At the time of our measurements, the NCSA web server consisted of four servers in a cluster. We show time series of bandwidth and transaction demands for the server cluster and break these demands down into components according to geographical source of the query. We analyze the impact of caching the results of queries within the geographic zone from which the request was sourced, in terms of reduction of transactions with and bandwidth volume from the main server. We find that a cache document timeout even as low as 1024 seconds (about 17 minutes) during the two days that we analyzed would have saved between 40% and 70% of the bytes transferred from the central server. We investigate a range of timeouts for flushing documents from the cache, outlining the tradeoff between bandwidth savings and memory/cache management costs. We discuss the implications of this tradeoff in the face of possible future usage-based pricing of backbone services that may connect several cache sites.

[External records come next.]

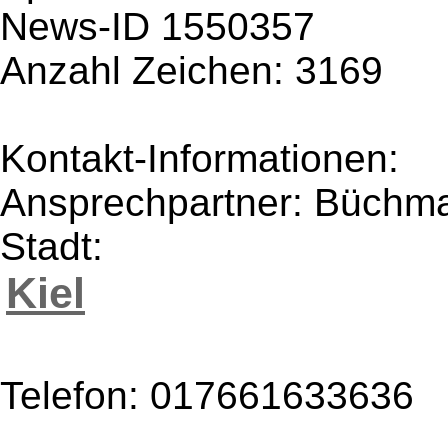
News-ID 1550357
Anzahl Zeichen: 3169
Kontakt-Informationen:
Ansprechpartner: Büchm
Stadt:
Kiel
Telefon: 017661633636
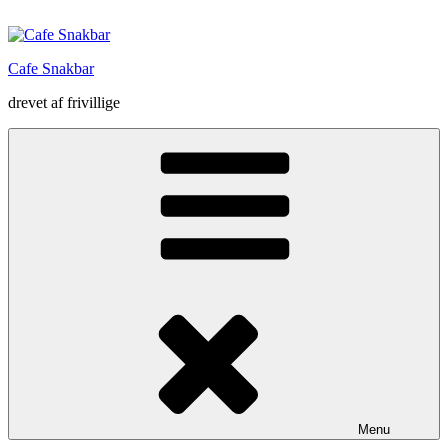
Videre
til
indhold
Cafe Snakbar
drevet af frivillige
Menu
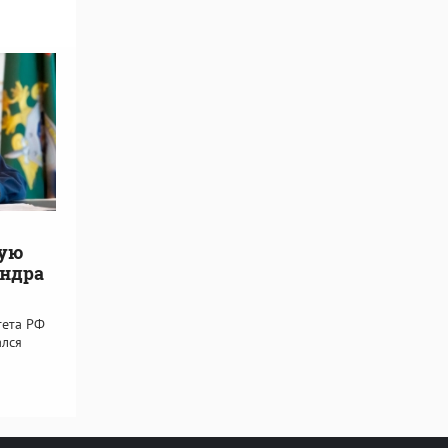
ную
андра
тета РФ
ался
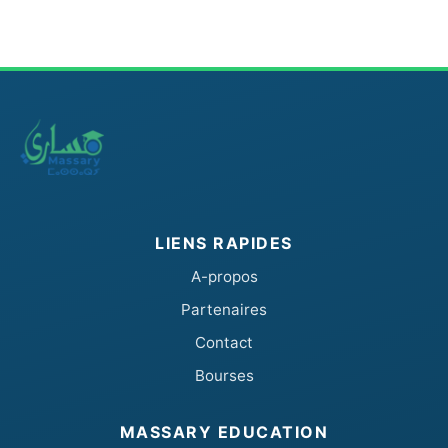
LIENS RAPIDES
A-propos
Partenaires
Contact
Bourses
MASSARY EDUCATION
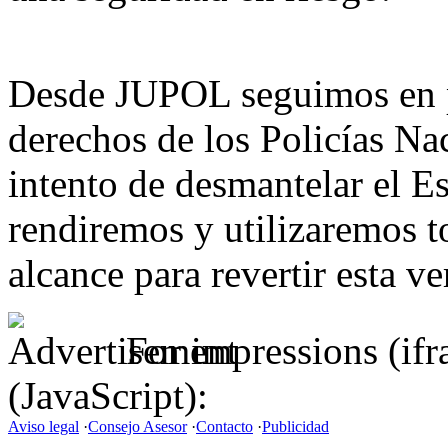
Desde JUPOL seguimos en p
derechos de los Policías N
intento de desmantelar el E
rendiremos y utilizaremos t
alcance para revertir esta v
For impressions (if
(JavaScript):
Aviso legal
·
Consejo Asesor
·
Contacto
·
Publicidad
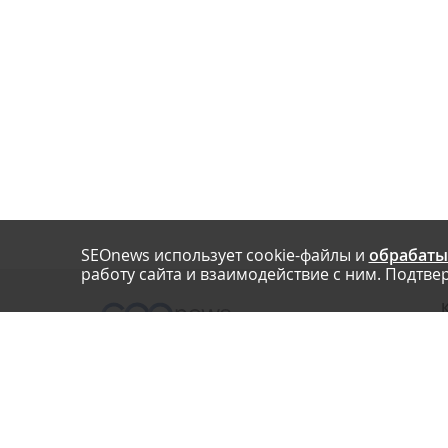
SEOnews использует cookie-файлы и
обрабаты
работу сайта и взаимодействие с ним. Подтвер
О
Нашли опечатку? Ctrl+Enter
П
У
© SEOnews.ru Все права защищены. 2026
К
Email редакции: info@seonews.ru
К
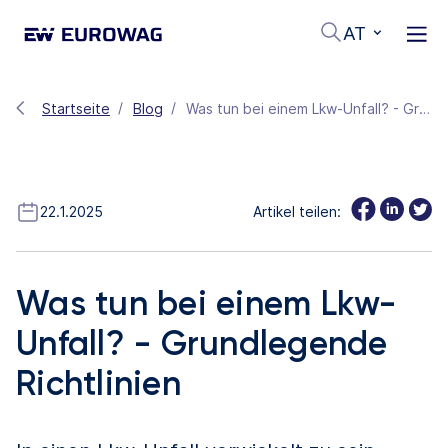
AT
Startseite
Blog
Was tun bei einem Lkw-Unfall? - Grundlegende Richtlinien
22.1.2025
Artikel teilen:
Was tun bei einem Lkw-
Unfall? - Grundlegende
Richtlinien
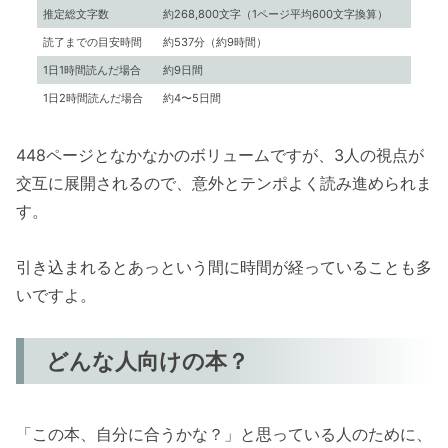
推定総文字数
約268,800文字（1ページ平均600文字換算）
読了までの目安時間
約537分（約9時間）
1日1時間読んだ場合
約9日間
1日2時間読んだ場合
約4〜5日間
448ページとなかなかのボリュームですが、3人の視点が
交互に展開されるので、意外とテンポよく読み進められま
す。
引き込まれるとあっという間に時間が経っていることも多
いですよ。
どんな人向けの本？
「この本、自分に合うかな？」と思っている人のために、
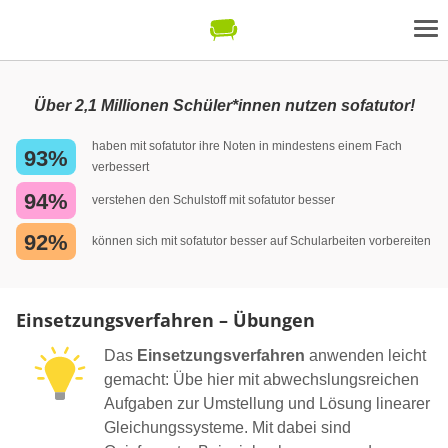
Über 2,1 Millionen Schüler*innen nutzen sofatutor!
haben mit sofatutor ihre Noten in mindestens einem Fach
93%
verbessert
94%
verstehen den Schulstoff mit sofatutor besser
92%
können sich mit sofatutor besser auf Schularbeiten vorbereiten
Einsetzungsverfahren – Übungen
Das
Einsetzungsverfahren
anwenden leicht
gemacht: Übe hier mit abwechslungsreichen
Aufgaben zur Umstellung und Lösung linearer
Gleichungssysteme. Mit dabei sind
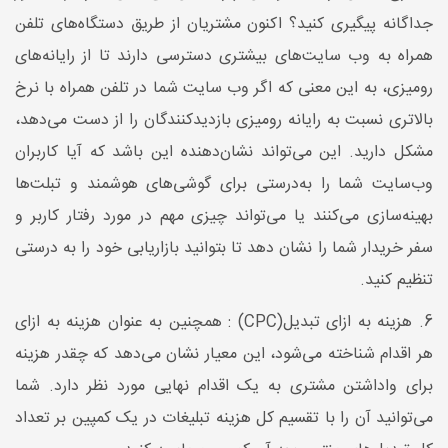
جداگانه پیگیری کنید؟ اکنون مشتریان از طریق دستگاه‌های تلفن
همراه به وب سایت‌های بیشتری دسترسی دارند تا از رایانه‌های
رومیزی، به این معنی که اگر وب سایت شما در تلفن همراه با نرخ
بالاتری نسبت به رایانه رومیزی بازدیدکنندگان را از دست می‌دهد،
مشکل دارید. این می‌تواند نشان‌دهنده این باشد که آیا کاربران
وب‌سایت شما را به‌درستی برای گوشی‌های هوشمند و تبلت‌ها
بهینه‌سازی می‌کنند یا می‌تواند چیزی مهم در مورد رفتار کاربر و
سفر خریدار شما را نشان دهد تا بتوانید بازاریابی خود را به درستی
تنظیم کنید.
6. هزینه به ازای تبدیل(CPC) : همچنین به عنوان هزینه به ازای
هر اقدام شناخته می‌شود، این معیار نشان می‌دهد که چقدر هزینه
برای واداشتن مشتری به یک اقدام نهایی مورد نظر دارد. شما
می‌توانید آن را با تقسیم کل هزینه تبلیغات در یک کمپین بر تعداد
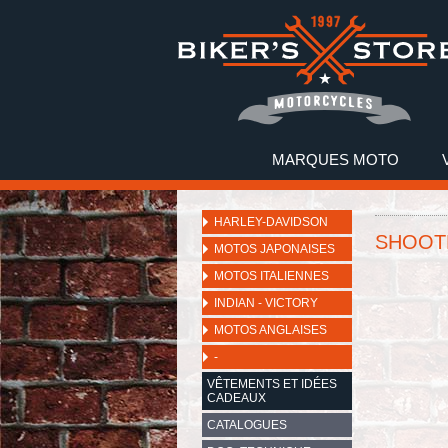
MARQUES MOTO
HARLEY-DAVIDSON
SHOOTE
MOTOS JAPONAISES
MOTOS ITALIENNES
INDIAN - VICTORY
MOTOS ANGLAISES
-
VÊTEMENTS ET IDÉES
CADEAUX
CATALOGUES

We also discuss other issues that caching inevitably poses, such as how to redirect queries initially destined for a central server to a preferred cache site. The preference of a cache site may be a function of not only geographic proximity, but also current load on nearby servers or network links. Such refinements in the web architecture will be essential to the stability of the network as the web continues to grow, and operational geographic analysis of queries to archive and library servers will be fundamental to its effective evolution. An obvious area for future study is to apply the flow methodology described in section 2.1 above to Internet resource discovery services (irds) traffic such as the web.